Department of Thoracic/Head and Neck Medical Oncology, Unit 432, The University of Texas M. D. Anderson Cancer Center, 1515 Holcombe Boulevard, Houston, TX 77030-4009, USA.
Cancer. 2010 Mar 15;116(6):1582-91. doi: 10.1002/cncr.24927.
BACKGROUND: The recently developed the Src and Abelson (Abl) kinase inhibitor dasatinib has antitumor effects in epithelial and mesenchymal tumors. Preclinical data have indicated that dasatinib is metabolized primarily through cytochrome P450 3A4 (CYP3A4) and may cause QT prolongation. In light of its improved tolerability, the authors were interested in the safety of a once-daily dasatinib regimen. METHODS: The authors conducted a phase 1 trial of dasatinib in 29 patients with advanced solid tumors. Segment 1 of the trial was short term and sequential and was designed to determine whether the coadministration of the potent CYP3A4 inhibitor ketoconazole had an effect on the pharmacokinetics of dasatinib. Segment 2 was designed to evaluate the safety of dasatinib as dosing was increased. QT intervals were monitored closely in both segments. Efficacy was assessed in Segment 2 using both positron emission tomography and computed tomography. RESULTS: Hematologic toxicities were markedly less than those observed in patients with leukemia, whereas nonhematologic toxicities were similar. The authors determined that the maximum recommended dose was 180 mg once daily based on the incidence of pleural effusion. Coadministration of ketoconazole led to a marked increase in dasatinib exposure, which was correlated with an increase in corrected QT (QTc) values of approximately 6 msec. No adverse cardiac events were observed. CONCLUSIONS: The dose-limiting toxic effect for dasatinib was pleural effusion. The pharmacokinetic and cardiac studies indicated that coadministration of dasatinib with potent CYP3A4 inhibitors or agents that prolong the QTc interval should be avoided if possible. Close monitoring for toxicity and dose reduction should be considered if the coadministration of such agents cannot be avoided.
背景:最近开发的Src 和 Abelson(Abl)激酶抑制剂 dasatinib 在上皮和间充质肿瘤中具有抗肿瘤作用。临床前数据表明,dasatinib 主要通过细胞色素 P450 3A4(CYP3A4)代谢,可能导致 QT 延长。鉴于其改善的耐受性,作者对每日一次 dasatinib 方案的安全性感兴趣。
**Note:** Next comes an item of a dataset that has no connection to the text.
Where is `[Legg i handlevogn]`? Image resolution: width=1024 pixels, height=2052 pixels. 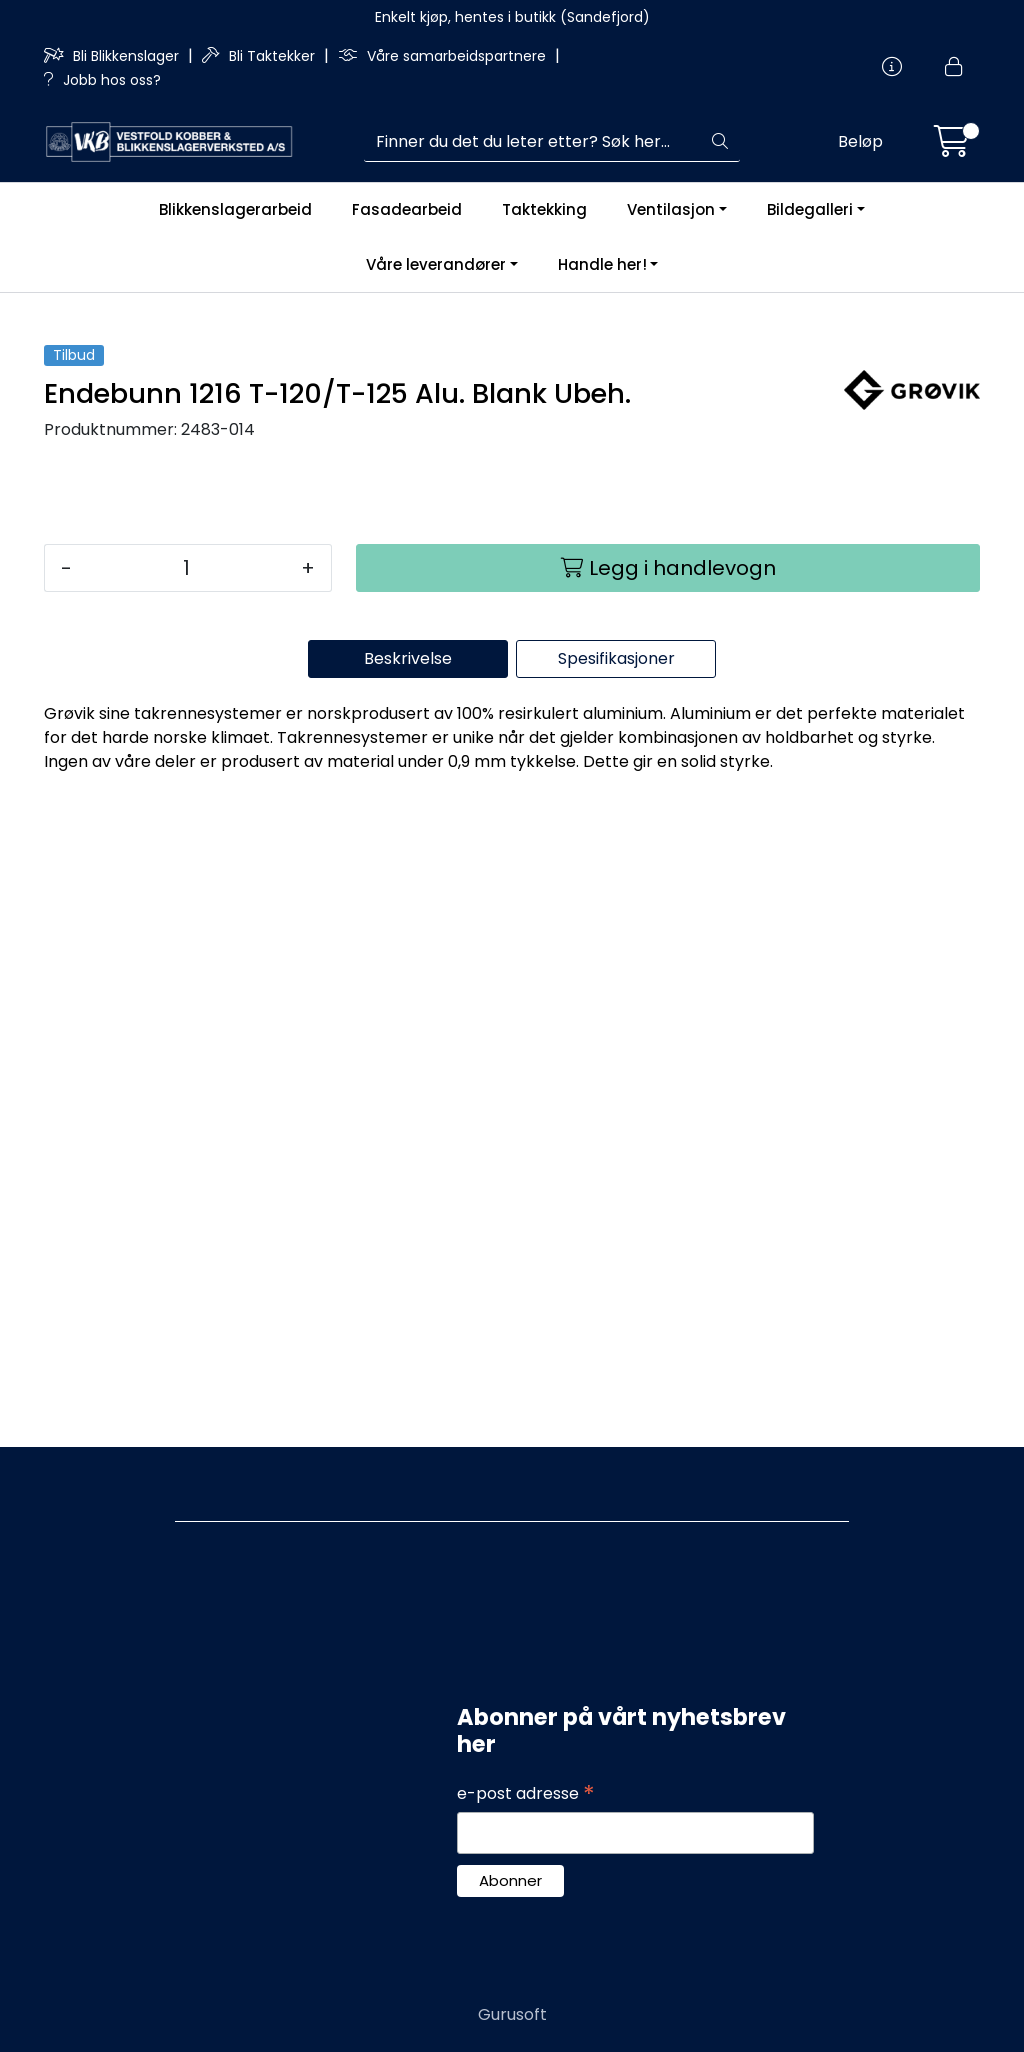 [Legg i handlevogn] is located at coordinates (668, 1217).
方法:作者对 29 例晚期实体瘤患者进行了 dasatinib 的 I 期试验。试验的第 1 部分是短期的和连续的,旨在确定强 CYP3A4 抑制剂酮康唑的联合用药是否会影响 dasatinib 的药代动力学。第 2 部分旨在评估增加剂量时 dasatinib 的安全性。在这两个部分中都密切监测 QT 间期。第 2 部分使用正电子发射断层扫描和计算机断层扫描评估疗效。
结果:血液学毒性明显低于白血病患者,而非血液学毒性相似。作者根据胸腔积液的发生率确定最大推荐剂量为 180mg 每日一次。酮康唑的联合用药导致 dasatinib 暴露量显著增加,这与校正 QT(QTc)值增加约 6msec 相关。未观察到不良心脏事件。
结论:dasatinib 的剂量限制毒性作用是胸腔积液。药代动力学和心脏研究表明,如果可能,应避免 dasatinib 与强效 CYP3A4 抑制剂或延长 QTc 间隔的药物联合用药。如果不能避免联合使用这些药物,则应密切监测毒性和剂量减少。